Topology/Lesson 3

A metric space has very many useful properties and they are very good for beginning topology students to study because of their relative intuitive nature.

Let ${\displaystyle X}$  be a set. Then a metric on the set ${\displaystyle X}$  is a function ${\displaystyle d:X\times X\to \mathbb {R} }$  such that

1. ${\displaystyle d(x,y)\geq 0}$  and equality holds if and only if ${\displaystyle x=y.}$ 
2. ${\displaystyle d(x,y)=d(y,x)}$  (i.e., ${\displaystyle d}$  is symmetric).
3. ${\displaystyle d(x,z)\leq d(x,y)+d(y,z)}$  (the triangle inequality).
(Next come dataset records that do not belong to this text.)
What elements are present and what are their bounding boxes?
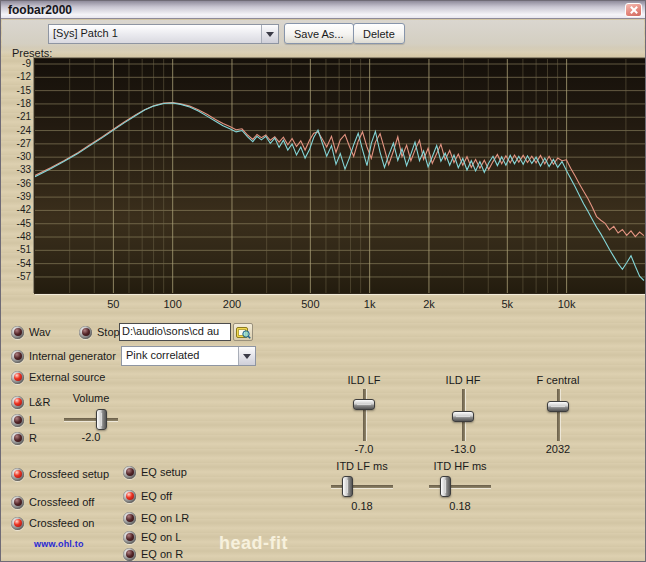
led-off-icon [123, 512, 136, 525]
y-axis-tick-label: -18 [4, 98, 31, 109]
generator-value: Pink correlated [122, 347, 238, 365]
radio-label: EQ on R [141, 548, 183, 560]
volume-value: -2.0 [51, 431, 131, 443]
volume-slider-track[interactable] [64, 418, 118, 421]
itd-hf-ms-slider-thumb[interactable] [440, 476, 451, 497]
ohl-link[interactable]: www.ohl.to [34, 539, 84, 549]
ild-hf-slider-thumb[interactable] [452, 411, 474, 422]
browse-button[interactable] [233, 323, 253, 341]
chevron-down-icon[interactable] [238, 347, 255, 365]
frequency-response-chart [34, 58, 646, 294]
ild-lf-value: -7.0 [332, 443, 396, 455]
y-axis-tick-label: -57 [4, 271, 31, 282]
y-axis-tick-label: -30 [4, 151, 31, 162]
window-title: foobar2000 [8, 3, 72, 17]
radio-eq-setup[interactable]: EQ setup [123, 465, 187, 479]
itd-hf-ms-label: ITD HF ms [420, 460, 500, 472]
radio-external-source[interactable]: External source [11, 370, 105, 384]
foobar2000-window: foobar2000 Presets: [Sys] Patch 1 Save A… [0, 0, 646, 562]
x-axis-tick-label: 50 [96, 298, 130, 310]
radio-eq-off[interactable]: EQ off [123, 489, 172, 503]
led-off-icon [123, 466, 136, 479]
radio-label: Crossfeed on [29, 517, 94, 529]
radio-label: EQ on LR [141, 512, 189, 524]
ild-hf-label: ILD HF [431, 374, 495, 386]
itd-lf-ms-value: 0.18 [322, 500, 402, 512]
x-axis-tick-label: 2k [412, 298, 446, 310]
radio-label: L [29, 414, 35, 426]
itd-lf-ms-slider-thumb[interactable] [342, 476, 353, 497]
x-axis-tick-label: 500 [293, 298, 327, 310]
ild-lf-slider-thumb[interactable] [353, 399, 375, 410]
led-on-icon [11, 371, 24, 384]
y-axis-tick-label: -27 [4, 138, 31, 149]
ild-lf-slider-track[interactable] [363, 389, 366, 441]
radio-label: R [29, 432, 37, 444]
itd-hf-ms-value: 0.18 [420, 500, 500, 512]
radio-stop[interactable]: Stop [79, 325, 120, 339]
radio-label: Crossfeed off [29, 496, 94, 508]
itd-lf-ms-slider-track[interactable] [331, 485, 393, 488]
x-axis-tick-label: 100 [156, 298, 190, 310]
radio-label: Stop [97, 326, 120, 338]
radio-eq-on-r[interactable]: EQ on R [123, 547, 183, 561]
y-axis-tick-label: -54 [4, 258, 31, 269]
file-path-input[interactable]: D:\audio\sons\cd au [119, 323, 231, 341]
led-off-icon [123, 531, 136, 544]
y-axis-tick-label: -36 [4, 178, 31, 189]
radio-label: L&R [29, 396, 50, 408]
radio-crossfeed-on[interactable]: Crossfeed on [11, 516, 94, 530]
ild-hf-value: -13.0 [431, 443, 495, 455]
radio-label: EQ setup [141, 466, 187, 478]
led-on-icon [11, 396, 24, 409]
y-axis-tick-label: -21 [4, 111, 31, 122]
f-central-slider-track[interactable] [557, 389, 560, 441]
y-axis-tick-label: -9 [4, 58, 31, 69]
led-off-icon [11, 414, 24, 427]
radio-label: Internal generator [29, 350, 116, 362]
x-axis-tick-label: 1k [353, 298, 387, 310]
save-as-button[interactable]: Save As... [284, 23, 354, 44]
radio-label: Crossfeed setup [29, 468, 109, 480]
led-on-icon [11, 517, 24, 530]
preset-combobox[interactable]: [Sys] Patch 1 [48, 24, 279, 44]
led-on-icon [11, 468, 24, 481]
y-axis-tick-label: -39 [4, 191, 31, 202]
itd-hf-ms-slider-track[interactable] [429, 485, 491, 488]
title-bar[interactable]: foobar2000 [1, 1, 645, 19]
radio-label: Wav [29, 326, 51, 338]
led-off-icon [11, 326, 24, 339]
radio-label: External source [29, 371, 105, 383]
y-axis-tick-label: -51 [4, 244, 31, 255]
chart-canvas [35, 59, 645, 293]
y-axis-tick-label: -48 [4, 231, 31, 242]
x-axis-tick-label: 5k [490, 298, 524, 310]
led-off-icon [79, 326, 92, 339]
f-central-value: 2032 [526, 443, 590, 455]
led-on-icon [123, 490, 136, 503]
volume-slider-thumb[interactable] [96, 409, 107, 430]
chevron-down-icon[interactable] [261, 25, 278, 43]
radio-crossfeed-setup[interactable]: Crossfeed setup [11, 467, 109, 481]
radio-eq-on-lr[interactable]: EQ on LR [123, 511, 189, 525]
f-central-slider-thumb[interactable] [547, 401, 569, 412]
y-axis-tick-label: -33 [4, 164, 31, 175]
radio-l-r[interactable]: L&R [11, 395, 50, 409]
led-off-icon [11, 432, 24, 445]
itd-lf-ms-label: ITD LF ms [322, 460, 402, 472]
y-axis-tick-label: -45 [4, 218, 31, 229]
radio-wav[interactable]: Wav [11, 325, 51, 339]
x-axis-tick-label: 200 [215, 298, 249, 310]
y-axis-tick-label: -12 [4, 71, 31, 82]
close-button[interactable] [625, 3, 642, 17]
radio-internal-generator[interactable]: Internal generator [11, 349, 116, 363]
radio-crossfeed-off[interactable]: Crossfeed off [11, 495, 94, 509]
radio-r[interactable]: R [11, 431, 37, 445]
led-off-icon [11, 496, 24, 509]
volume-label: Volume [51, 392, 131, 404]
generator-combobox[interactable]: Pink correlated [121, 346, 256, 366]
radio-l[interactable]: L [11, 413, 35, 427]
delete-button[interactable]: Delete [353, 23, 405, 44]
radio-eq-on-l[interactable]: EQ on L [123, 530, 181, 544]
ild-lf-label: ILD LF [332, 374, 396, 386]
We can define a topology on the set ${\displaystyle X}$  using the metric ${\displaystyle d}$  as follows. For ${\displaystyle x\in X}$  and ${\displaystyle r>0}$  define ${\displaystyle B(x,r)=\{y\in X\mid d(x,y)<r\}.}$  Then take the collection ${\displaystyle \{B(x,r)\mid x\in X,\ r>0\}}$  as a basis. Call this topology ${\displaystyle {\mathcal {T}}_{d}.}$ 

If ${\displaystyle (X,{\mathcal {T}})}$  is a topological space, then we say that it is metrizable if there is a metric ${\displaystyle d:X\times X\to \mathbb {R} }$  such that ${\displaystyle {\mathcal {T}}={\mathcal {T}}_{d}.}$  If ${\displaystyle X}$  is metrizable and ${\displaystyle d}$  is such a metric then we call the pair ${\displaystyle (X,d)}$  a metric space.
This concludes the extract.